Required work —
Return exactly the span of lines that opens with the line containing "10 april 2026 2" and closes with the last line of the data, inclusive.

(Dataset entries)
.....

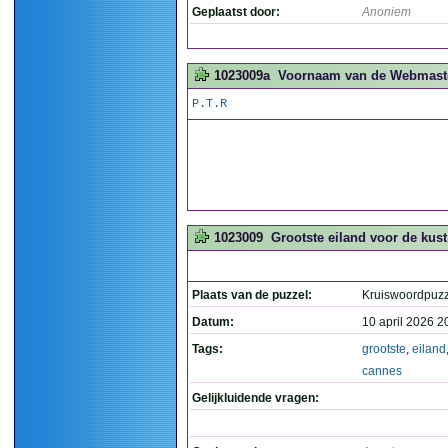
Geplaatst door:
Anoniem
1023009a
Voornaam van de Webmaster
P.T.R
1023009
Grootste eiland voor de kus
Plaats van de puzzel:
Kruiswoordpuzz
Datum:
10 april 2026 2
Tags:
grootste
,
eiland
cannes
Gelijkluidende vragen:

.....

Exercise response —
10 april 2026 2
Tags:
grootste
,
eiland
cannes
Gelijkluidende vragen:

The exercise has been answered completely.